De manera que después de seis años de comunicar sus afanes, deseos y aspiraciones, podemos concluir que el mandatario supo convencer a casi 36 millones de ciudadanos de la continuidad de su gobierno en manos de Sheinbaum.
Asumir esa verdad consensuada no significa minimizar la capacidad, trayectoria y méritos electorales de la Presidenta electa. Están a la vista.
Pero tampoco podemos ignorar que, aun cuando los estudiosos del sistema político mexicano afirman que en éste sólo cabe un titular del Ejecutivo federal, la voluntad popular depositada en las urnas avaló esa peculiar condición de una primera mujer Presidenta, respaldada por su impulsor y mentor.
¿Esto significa que habrá un Maximato, un poder tras del trono, un control remoto desde Palenque hacia Palacio Nacional? Sólo el tiempo.
Asistimos a un escenario tan inédito como incierto, en el que no cabrían las caricaturizaciones del pasado.

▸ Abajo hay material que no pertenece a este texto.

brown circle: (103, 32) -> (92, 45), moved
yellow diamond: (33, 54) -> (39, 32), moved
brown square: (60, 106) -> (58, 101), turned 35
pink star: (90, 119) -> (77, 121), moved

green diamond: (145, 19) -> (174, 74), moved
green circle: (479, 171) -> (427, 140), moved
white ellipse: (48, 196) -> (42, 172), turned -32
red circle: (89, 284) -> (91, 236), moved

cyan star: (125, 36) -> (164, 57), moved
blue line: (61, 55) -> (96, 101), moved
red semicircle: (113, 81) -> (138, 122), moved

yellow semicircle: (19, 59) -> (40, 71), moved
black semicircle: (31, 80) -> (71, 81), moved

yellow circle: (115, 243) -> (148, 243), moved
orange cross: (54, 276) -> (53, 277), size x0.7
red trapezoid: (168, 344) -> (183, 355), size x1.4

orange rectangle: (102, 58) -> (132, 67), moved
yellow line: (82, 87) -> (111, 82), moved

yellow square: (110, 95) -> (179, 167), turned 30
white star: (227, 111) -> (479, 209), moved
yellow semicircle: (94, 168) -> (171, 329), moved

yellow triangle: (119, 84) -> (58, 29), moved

Lo sabido es que ya se habla de cambio de régimen ante el desdibujamiento del sistema tradicional de partidos y, con éste, el de la oposición.
Lo evidente es que avanzamos hacia una reconfiguración del Estado mexicano en el que la voluntad presidencial no tendrá límites ni obstáculos en el Congreso, porque así lo determinaron los votos.

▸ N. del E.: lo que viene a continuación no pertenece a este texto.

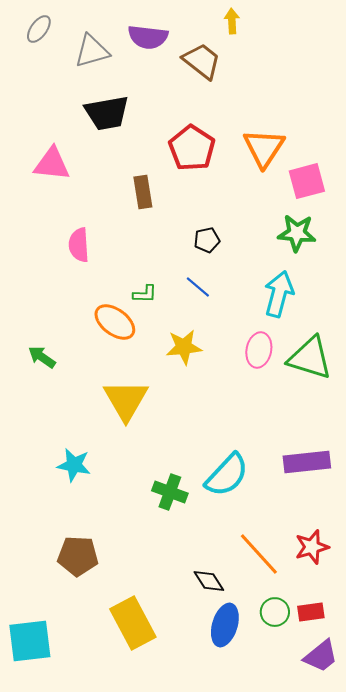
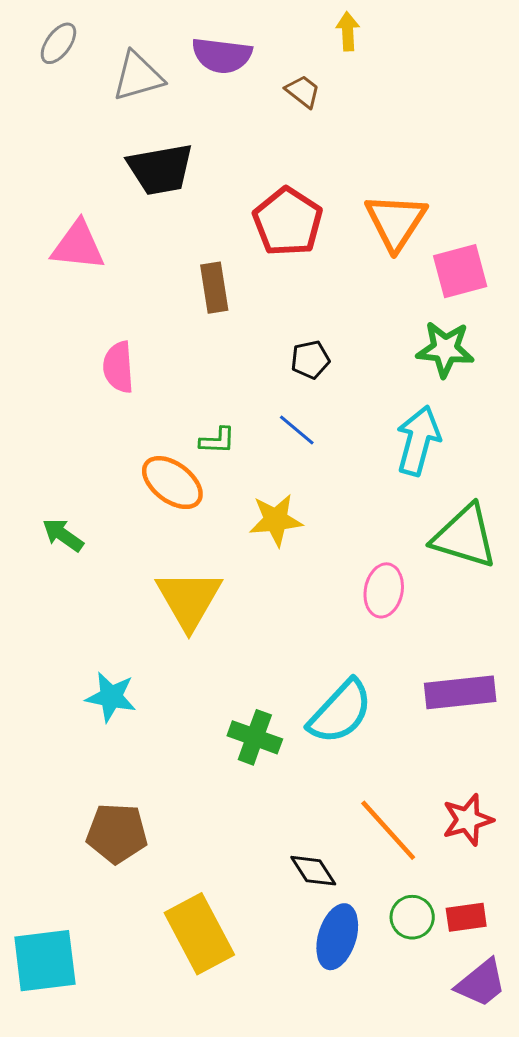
brown trapezoid: (202, 61) -> (303, 91), size x0.6
pink ellipse: (259, 350) -> (384, 590), moved

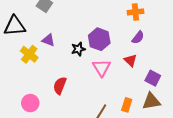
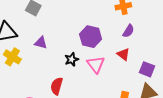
black star: (78, 49) -> (72, 59), moved
yellow cross: (29, 54) -> (12, 57), moved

Y es ya indiscutible que, con ese aval de la soberanía popular, el Presidente saliente y la Presidenta electa podrían descabezar en septiembre próximo el Poder Judicial.
Ante este escenario sin precedentes resultan ociosos los cuestionamientos, chistes y memes respecto a que López Obrador no deja ser a Sheinbaum o que ella debería soltarse de la mano de él.
Esa simbiosis propia del proyecto político que ambos reivindican no debería, sin embargo, ser obstáculo para aspirar a que, en los hechos y paulatinamente, la Presidenta electa cumpla su palabra de “vamos a gobernar para todas y para todos”.
Si esa promesa no es de papel, estaríamos esperando para octubre los primeros pasos de la desnormalización de la violencia criminal y que se desmonte la red de violencia patriarcal digital y de propaganda que desde el oficialismo se activa cotidianamente en contra de los críticos, con acento en las mujeres, incluyendo a la candidata presidencial perdedora.
Si esa promesa no es discursiva, la Presidenta electa deberá abstenerse de evitar que en la calificación del proceso electoral quede el registro de la intromisión ilegal que López Obrador protagonizó. Es por el bien de todas las que vendrán.
Y si esa calificación se realiza con los lentes violeta de la magistrada presidenta Mónica Soto, desde la Sala Superior del Tribunal Electoral del Poder Judicial de la Federación, esa calificación deberá incluir la sentencia que este jueves dictó la Sala Especializada concluyendo que el jefe del Estado mexicano cometió violencia política de género en contra de Xóchitl Gálvez.
Fue tramposa e irresponsable la dilación del Tribunal Electoral de patear el bote 10 meses después de la denuncia de la candidata opositora. Quedará como un ejemplo más de la violencia institucional misógina que afrontamos.
Pero aun queda un resquicio para que cumpla con su misión constitucional.
Y no se trata de romper con el líder político ni de cuidarse de él, sino de enfrentar al patriarcado y sus excesos que a todas vulnera.
Porque es tiempo de mujeres que le digan (y que le digamos que) no a la misoginia; a la que pretendió hacer creer que Xóchitl Gálvez era un títere de la partidocracia y a la que ahora intenta relativizar el poder de la Presidenta electa.